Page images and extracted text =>
# # #
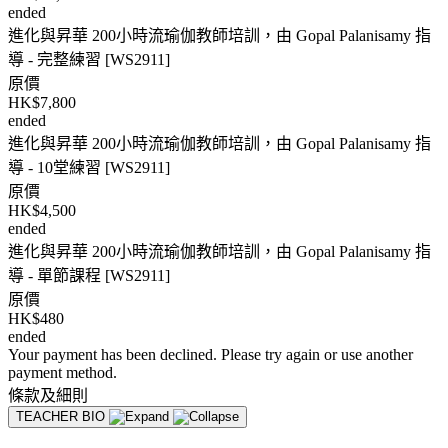
ended
進化與昇華 200小時流瑜伽教師培訓，由 Gopal Palanisamy 指
導 - 完整練習 [WS2911]
原價
HK$7,800
ended
進化與昇華 200小時流瑜伽教師培訓，由 Gopal Palanisamy 指
導 - 10堂練習 [WS2911]
原價
HK$4,500
ended
進化與昇華 200小時流瑜伽教師培訓，由 Gopal Palanisamy 指
導 - 單節課程 [WS2911]
原價
HK$480
ended
Your payment has been declined. Please try again or use another
payment method.
條款及細則
TEACHER BIO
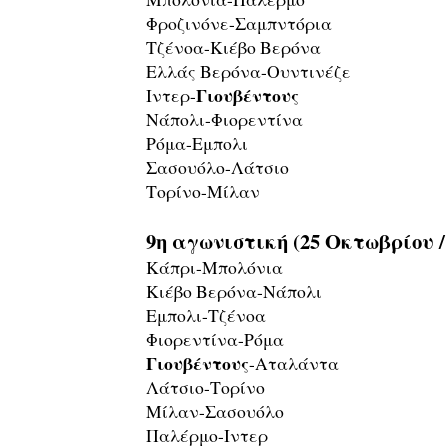
Φροζινόνε-Σαμπντόρια
Τζένοα-Κιέβο Βερόνα
Ελλάς Βερόνα-Ουντινέζε
Γιουβέντους
Ιντερ-
Νάπολι-Φιορεντίνα
Ρόμα-Εμπολι
Σασουόλο-Λάτσιο
Τορίνο-Μίλαν
9η αγωνιστική (25 Οκτωβρίου /
Κάπρι-Μπολόνια
Κιέβο Βερόνα-Νάπολι
Εμπολι-Τζένοα
Φιορεντίνα-Ρόμα
Γιουβέντους
-Αταλάντα
Λάτσιο-Τορίνο
Μίλαν-Σασουόλο
Παλέρμο-Ιντερ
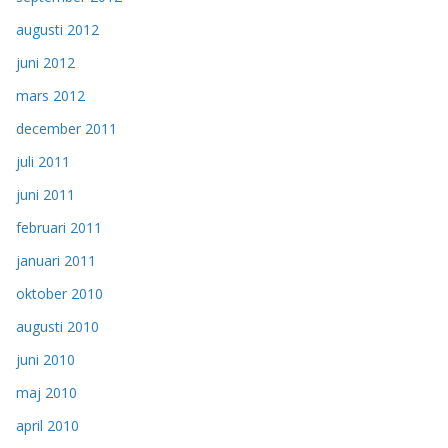
augusti 2012
juni 2012
mars 2012
december 2011
juli 2011
juni 2011
februari 2011
januari 2011
oktober 2010
augusti 2010
juni 2010
maj 2010
april 2010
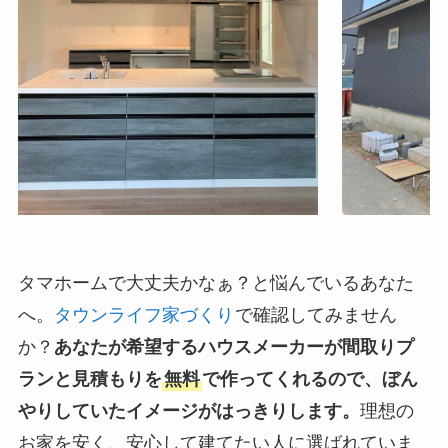
タマホームで大丈夫かなぁ？と悩んでいるあなた
へ。
タウンライフ家づくり
で確認してみません
か？
あなたが希望するハウスメーカーが間取りプ
ランと見積もりを
無料
で作ってくれるので、ぼん
やりしていたイメージがはっきりします。
理想の
お家を安く、安心して建てたい人に選ばれていま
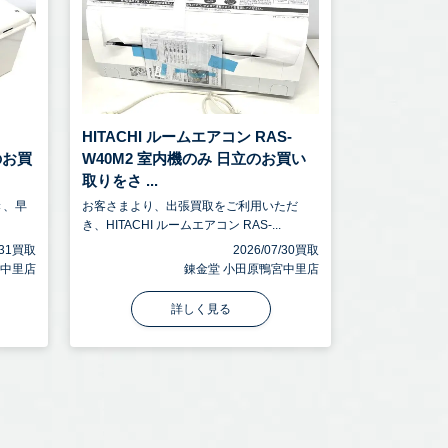
HITACHI ルームエアコン RAS-
のお買
W40M2 室内機のみ 日立のお買い
取りをさ ...
き、早
お客さまより、出張買取をご利用いただ
き、HITACHI ルームエアコン RAS-...
7/31買取
2026/07/30買取
宮中里店
錬金堂 小田原鴨宮中里店
詳しく見る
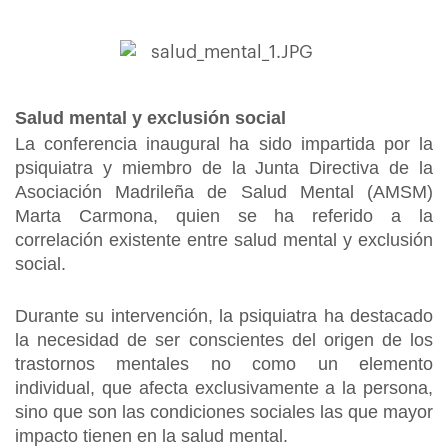
Salud mental y exclusión social
La conferencia inaugural ha sido impartida por la
psiquiatra y miembro de la Junta Directiva de la
Asociación Madrileña de Salud Mental (AMSM)
Marta Carmona, quien se ha referido a la
correlación existente entre salud mental y exclusión
social.
Durante su intervención, la psiquiatra ha destacado
la necesidad de ser conscientes del origen de los
trastornos mentales no como un elemento
individual, que afecta exclusivamente a la persona,
sino que son las condiciones sociales las que mayor
impacto tienen en la salud mental.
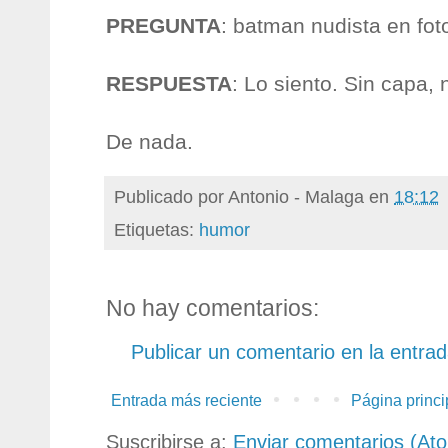
PREGUNTA
: batman nudista en fo
RESPUESTA
: Lo siento. Sin capa,
De nada.
Publicado por
Antonio - Malaga
en
18:12
Etiquetas:
humor
No hay comentarios:
Publicar un comentario en la entra
Entrada más reciente
Página princi
Suscribirse a:
Enviar comentarios (At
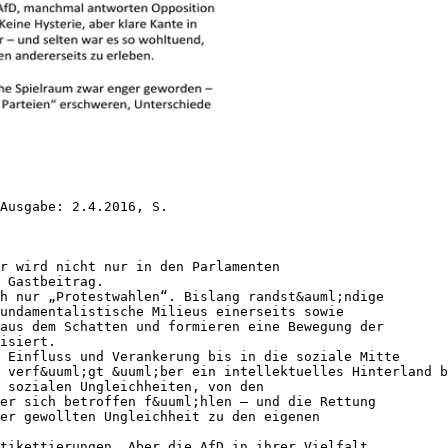
Ausgabe: 2.4.2016, S.
r wird nicht nur in den Parlamenten
 Gastbeitrag.
h nur „Protestwahlen“. Bislang randst&auml;ndige
fundamentalistische Milieus einerseits sowie
aus dem Schatten und formieren eine Bewegung der
isiert.
 Einfluss und Verankerung bis in die soziale Mitte
 verf&uuml;gt &uuml;ber ein intellektuelles Hinterland b
 sozialen Ungleichheiten, von den
er sich betroffen f&uuml;hlen – und die Rettung
er gewollten Ungleichheit zu den eigenen
tikettierungen. Aber die AfD in ihrer Vielfalt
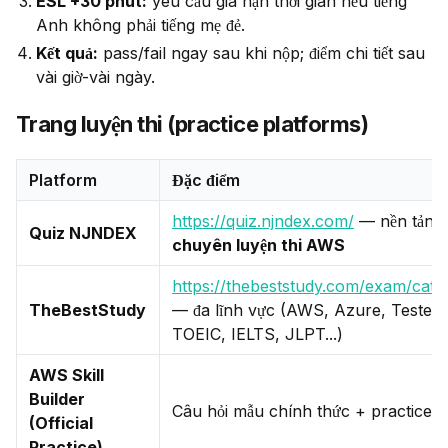
ESL +30 phút:
yêu cầu gia hạn thời gian nếu tiếng
Anh không phải tiếng mẹ đẻ.
Kết quả:
pass/fail ngay sau khi nộp; điểm chi tiết sau
vài giờ-vài ngày.
Trang luyện thi (practice platforms)
Platform
Đặc điểm
https://quiz.njndex.com/
— nền tảng
Quiz NJNDEX
chuyên luyện thi AWS
https://thebeststudy.com/exam/cate
TheBestStudy
— đa lĩnh vực (AWS, Azure, Tester,
TOEIC, IELTS, JLPT...)
AWS Skill
Builder
Câu hỏi mẫu chính thức + practice 
(Official
Practice)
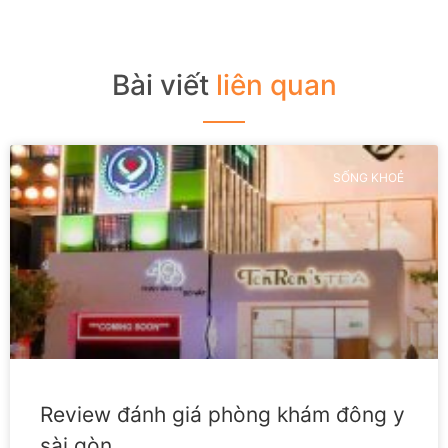
Bài viết
liên quan
SỐNG KHOẺ
Review đánh giá phòng khám đông y
sài gòn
# # #
Task instructions => Among the lines above, the one with "er gewollten Ungleichheit zu den eigenen" opens the part to repeat and the one with "chuyên luyện thi AWS" closes it; repeat only that part exactly, with no pictures.

Task output =>
er gewollten Ungleichheit zu den eigenen
tikettierungen. Aber die AfD in ihrer Vielfalt
ESL +30 phút:
yêu cầu gia hạn thời gian nếu tiếng
Anh không phải tiếng mẹ đẻ.
Kết quả:
pass/fail ngay sau khi nộp; điểm chi tiết sau
vài giờ-vài ngày.
Trang luyện thi (practice platforms)
Platform
Đặc điểm
https://quiz.njndex.com/
— nền tảng
Quiz NJNDEX
chuyên luyện thi AWS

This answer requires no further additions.